Has not recovered (recovery is defined as Common Terminology Criteria for Adverse Events (CTCAE) version (v)4 grade =< 1 or return to baseline) from the acute toxicities of previous therapy, except treatment-related alopecia or laboratory abnormalities otherwise meeting eligibility requirements.
Best response of progressive disease per RECIST 1.1 to first-line platinum doublet chemotherapy.

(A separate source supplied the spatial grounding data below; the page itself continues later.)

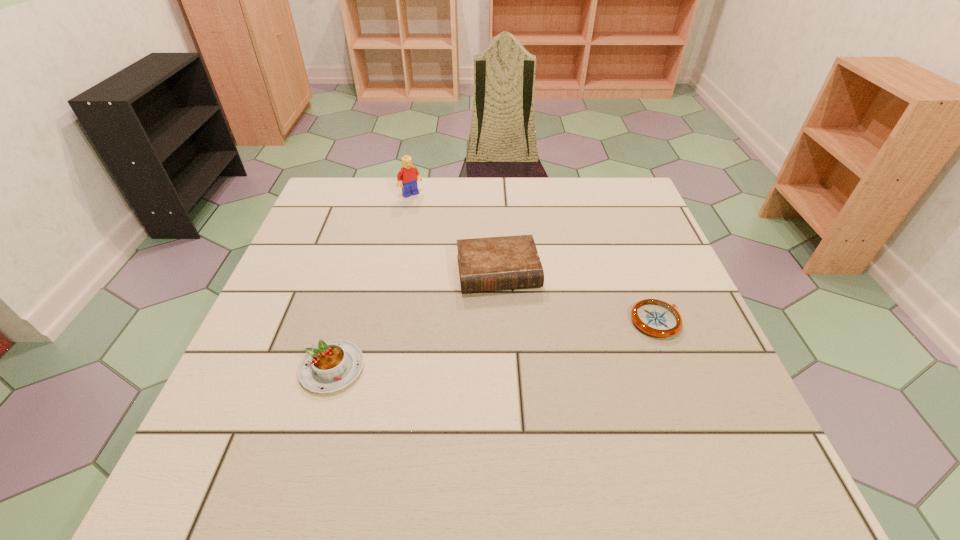 You are a GUI agent. You are given a task and a screenshot of the screen. Output one action in this format:
    pyautogui.click(x=<x>, y=<y>)
    Task: Click on the vacant space on the desktop that is between the nearest object and the shortest object and is positioned on the face of the Lego
    
    Given the screenshot: What is the action you would take?
    pyautogui.click(x=538, y=339)

Locate an element on the screen. Image resolution: width=960 pixels, height=540 pixels. free spot on the desktop that is between the pudding and the shortest object and is positioned on the spine side of the second farthest object is located at coordinates (513, 342). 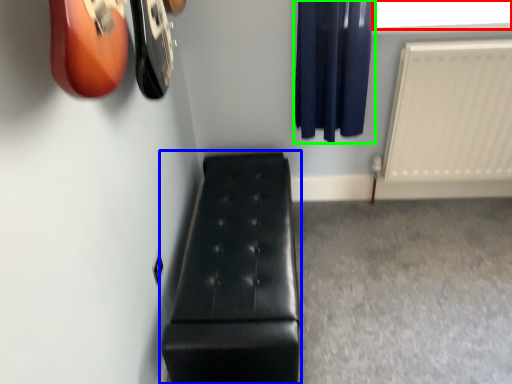 Question: Based on their relative distances, which object is nearer to window screen (highlighted by a red box)? Choose from furniture (highlighted by a blue box) and curtain (highlighted by a green box).

Choices:
 (A) furniture
 (B) curtain

Answer: (B) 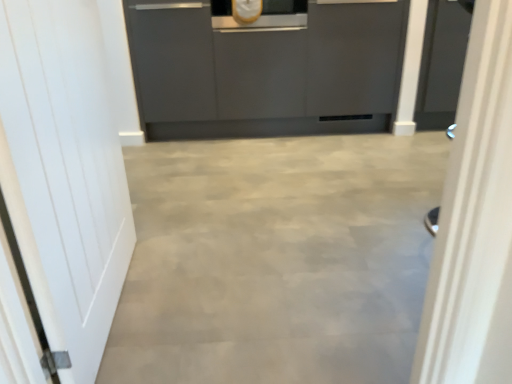 Question: From a real-world perspective, is white glossy door at right, the first door viewed from the right, located higher than white matte door at left, the 2th door when ordered from right to left?

Choices:
 (A) yes
 (B) no

Answer: (B)

Question: Can you confirm if white glossy door at right, which ranks as the second door in left-to-right order, is positioned to the right of white matte door at left, the first door when ordered from left to right?

Choices:
 (A) no
 (B) yes

Answer: (B)

Question: Can you confirm if white glossy door at right, the first door viewed from the right, is thinner than white matte door at left, the first door when ordered from left to right?

Choices:
 (A) no
 (B) yes

Answer: (A)

Question: From the image's perspective, would you say white glossy door at right, which ranks as the second door in left-to-right order, is positioned over white matte door at left, the 2th door when ordered from right to left?

Choices:
 (A) no
 (B) yes

Answer: (B)

Question: Is white glossy door at right, the first door viewed from the right, positioned with its back to white matte door at left, the 2th door when ordered from right to left?

Choices:
 (A) no
 (B) yes

Answer: (B)

Question: Can we say white glossy door at right, the first door viewed from the right, lies outside white matte door at left, the first door when ordered from left to right?

Choices:
 (A) no
 (B) yes

Answer: (B)

Question: Does matte gray cabinetry at center have a smaller size compared to white glossy door at right, the first door viewed from the right?

Choices:
 (A) yes
 (B) no

Answer: (B)

Question: Considering the relative positions of matte gray cabinetry at center and white glossy door at right, the first door viewed from the right, in the image provided, is matte gray cabinetry at center to the left of white glossy door at right, the first door viewed from the right, from the viewer's perspective?

Choices:
 (A) yes
 (B) no

Answer: (A)

Question: Does matte gray cabinetry at center turn towards white glossy door at right, which ranks as the second door in left-to-right order?

Choices:
 (A) no
 (B) yes

Answer: (B)

Question: Considering the relative sizes of matte gray cabinetry at center and white glossy door at right, the first door viewed from the right, in the image provided, is matte gray cabinetry at center shorter than white glossy door at right, the first door viewed from the right,?

Choices:
 (A) yes
 (B) no

Answer: (B)

Question: Is matte gray cabinetry at center next to white glossy door at right, the first door viewed from the right?

Choices:
 (A) no
 (B) yes

Answer: (A)

Question: From a real-world perspective, is matte gray cabinetry at center located higher than white glossy door at right, the first door viewed from the right?

Choices:
 (A) no
 (B) yes

Answer: (B) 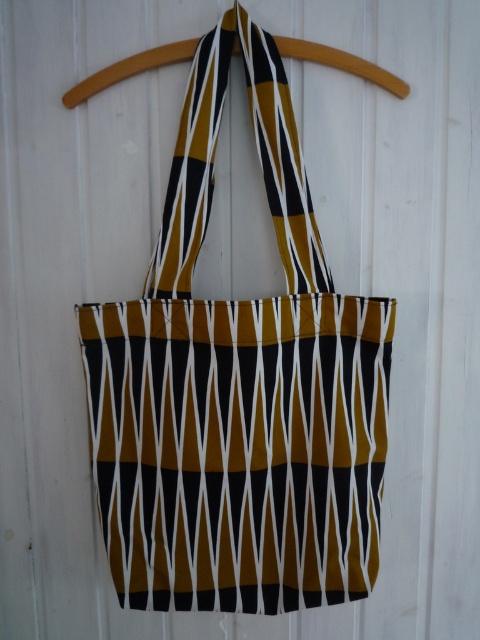 Which is more to the left, mustard and black striped tote at center or wooden hanger at center?

From the viewer's perspective, wooden hanger at center appears more on the left side.

Can you confirm if mustard and black striped tote at center is bigger than wooden hanger at center?

Yes, mustard and black striped tote at center is bigger than wooden hanger at center.

Does point (307, 340) come closer to viewer compared to point (88, 77)?

Yes, point (307, 340) is in front of point (88, 77).

You are a GUI agent. You are given a task and a screenshot of the screen. Output one action in this format:
    pyautogui.click(x=<x>, y=<y>)
    Task: Click on the mustard and black striped tote at center
    The height and width of the screenshot is (640, 480).
    Given the screenshot: What is the action you would take?
    pyautogui.click(x=239, y=388) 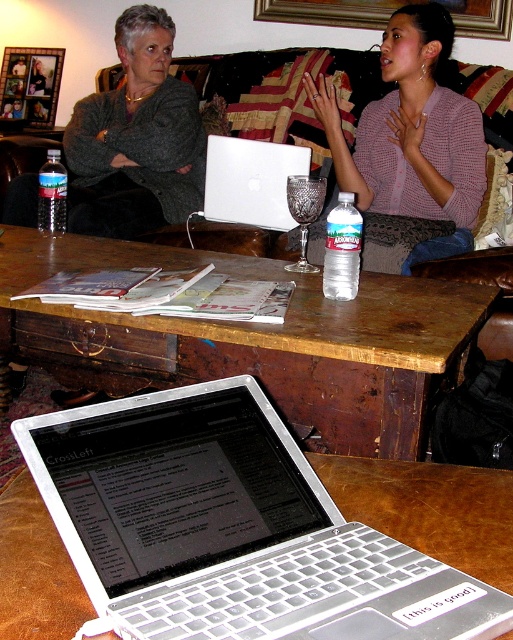 Who is higher up, velvet-like couch at center or white glossy laptop at center?

velvet-like couch at center is above.

How distant is velvet-like couch at center from white glossy laptop at center?

velvet-like couch at center is 18.14 inches away from white glossy laptop at center.

Find the location of a particular element. The height and width of the screenshot is (640, 513). velvet-like couch at center is located at coordinates (285, 88).

Who is positioned more to the right, silver metallic laptop at center or brown wooden table at center?

Positioned to the right is silver metallic laptop at center.

Who is higher up, silver metallic laptop at center or brown wooden table at center?

brown wooden table at center

Who is more forward, (150, 584) or (146, 317)?

Point (150, 584)

Image resolution: width=513 pixels, height=640 pixels. In order to click on silver metallic laptop at center in this screenshot , I will do `click(230, 529)`.

Looking at this image, is matte plastic water bottle at center below velvet-like couch at center?

Yes.

Does matte plastic water bottle at center have a greater height compared to velvet-like couch at center?

In fact, matte plastic water bottle at center may be shorter than velvet-like couch at center.

Who is more forward, (477,177) or (458,77)?

Positioned in front is point (477,177).

Locate an element on the screen. Image resolution: width=513 pixels, height=640 pixels. matte plastic water bottle at center is located at coordinates (409, 148). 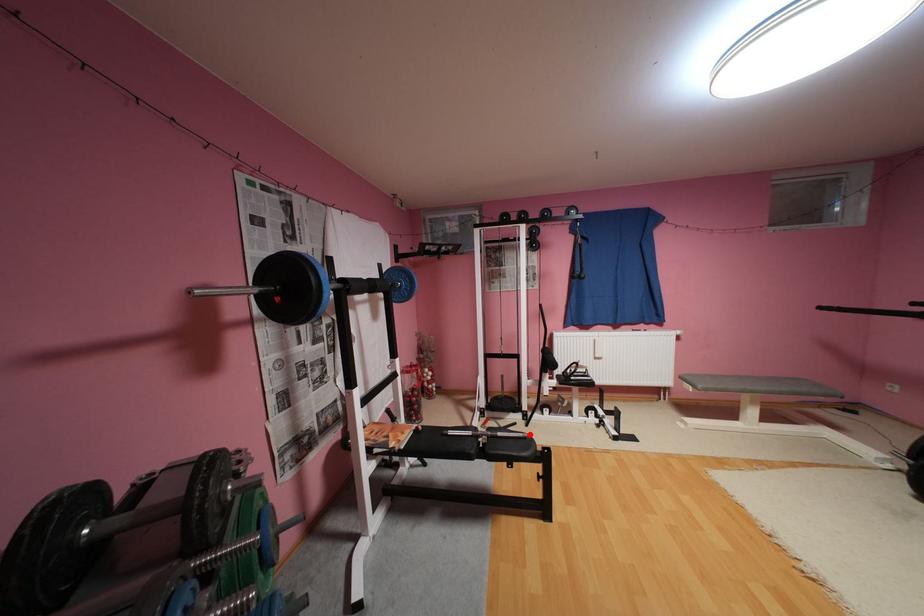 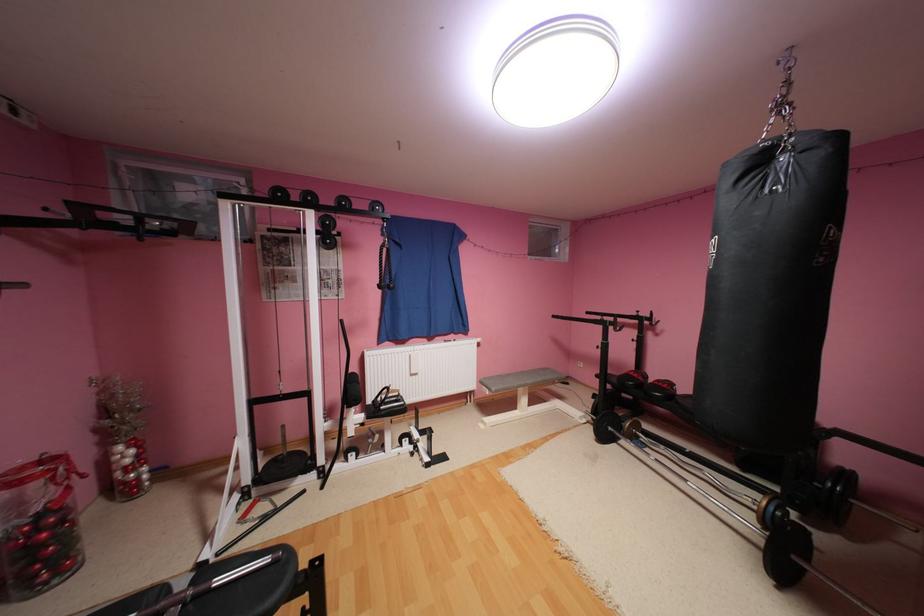 Where in the second image is the point corresponding to the highlighted location from the first image?

(276, 560) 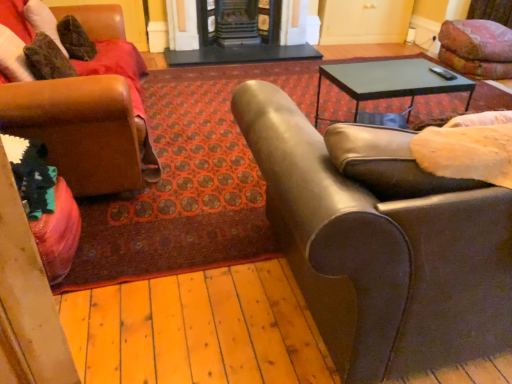 Question: Is leather at left, the 1th chair in the left-to-right sequence, inside the boundaries of black glossy table at center, or outside?

Choices:
 (A) outside
 (B) inside

Answer: (A)

Question: Is leather at left, the 1th chair in the left-to-right sequence, taller or shorter than black glossy table at center?

Choices:
 (A) short
 (B) tall

Answer: (B)

Question: Which object is the closest to the metallic gray table at upper right?

Choices:
 (A) marble fireplace at center, which is counted as the 1th fireplace, starting from the right
 (B) black glossy table at center
 (C) marble fireplace at center, which is the first fireplace from left to right
 (D) velvet pink cushion at upper right
 (E) leather couch at right, the 2th chair when ordered from left to right

Answer: (D)

Question: Based on their relative distances, which object is farther from the metallic gray table at upper right?

Choices:
 (A) leather couch at right, the 2th chair when ordered from left to right
 (B) leather at left, which is the 2th chair from right to left
 (C) marble fireplace at center, the second fireplace positioned from the left
 (D) marble fireplace at center, arranged as the 2th fireplace when viewed from the right
 (E) velvet pink cushion at upper right

Answer: (D) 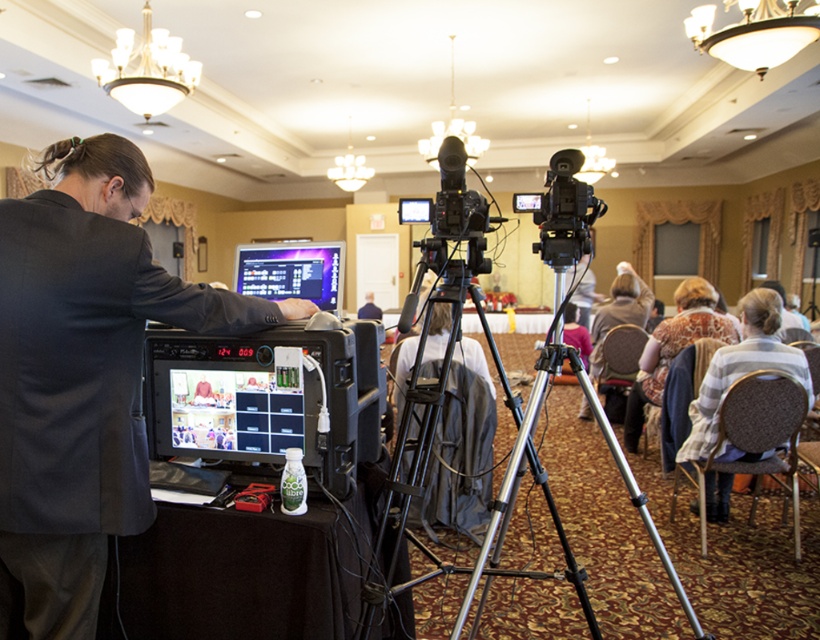 You are standing in the video production setup and need to locate the dark gray fabric business suit at left. According to the coordinates provided, where exactly is it positioned in the image?

The dark gray fabric business suit at left is positioned at coordinates point [80,396].

You are an event technician who needs to adjust the focus of the black plastic video camera at center. You are currently standing in front of the brown fabric chair at center. Can you reach the camera without moving from your current position?

The black plastic video camera at center is further to the viewer than the brown fabric chair at center, so you are already in front of it and can adjust the focus without moving.

You are a technician in the conference room. You need to access the black plastic video camera at center for adjustments. However, the dark gray fabric business suit at left is blocking your path. Can you move around the suit to reach the camera without disturbing the setup?

The dark gray fabric business suit at left is in front of the black plastic video camera at center, so you can move around either the left or right side of the dark gray fabric business suit at left to access the camera without disturbing the setup. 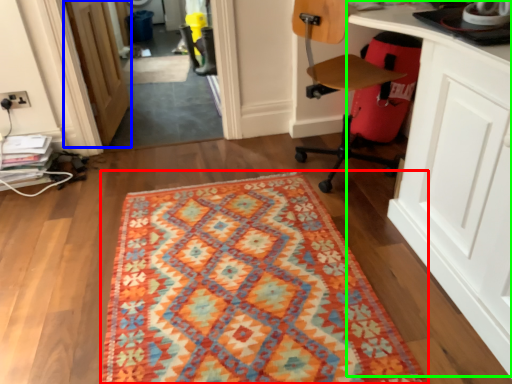 Question: Which object is the farthest from mat (highlighted by a red box)? Choose among these: door (highlighted by a blue box) or computer desk (highlighted by a green box).

Choices:
 (A) door
 (B) computer desk

Answer: (A) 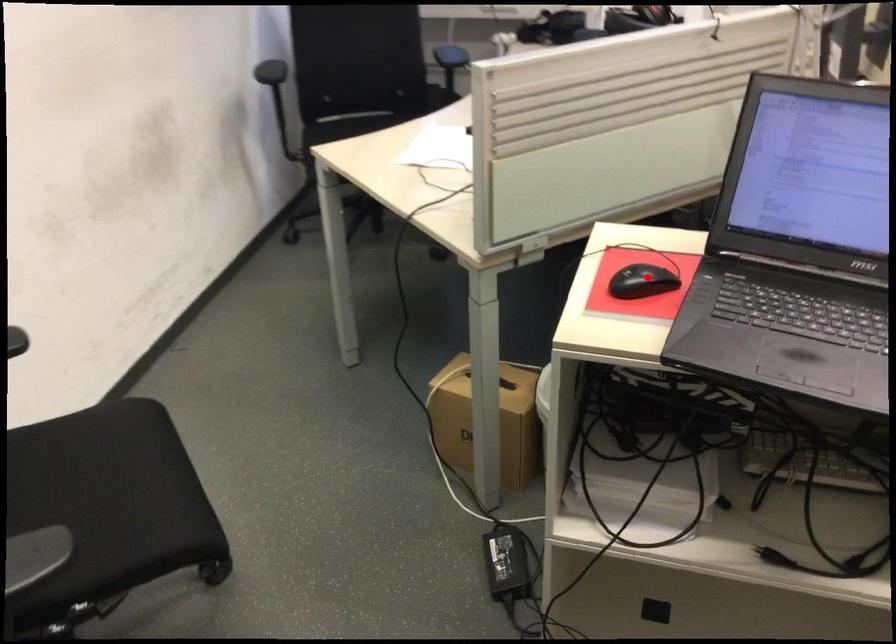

Has received more than 1 line of cytotoxic therapy

Prior immunotherapy and targeted therapies (including rovalpituzumab tesirine) are allowed.
Prior treatment with a PARP inhibitor (not including iniparib) or temozolomide.
Use of antineoplastic therapies within 14 days before study treatment initiation.
Use of any other investigational agent within 14 days before study treatment initiation.

Received radiation therapy within 14 day before study treatment initiation (single fraction palliative radiotherapy is allowed without a washout).

Prior thoracic irradiation and prophylactic cranial irradiation are allowed.
Major surgery within 14 days before study treatment initiation.
Diagnosis of myelodysplastic syndrome (MDS).
Gastrointestinal disorder affecting absorption.
Current or anticipated use of a prohibited P-gp inhibitor or P-gp inducer or BCRP inhibitors.
History of another cancer within 2 years before study treatment initiation, with the exception of fully treated cancers unlikely to affect the assessment of the study treatment safety or efficacy including early stage breast, prostate, nonmelanomatous skin, thyroid, cervix and endometrial cancer.
Any condition (concurrent disease, infection, or comorbidity) that interferes with ability to participate in the study, causes undue risk, or complicates the interpretation of safety data, in the opinion of the investigator.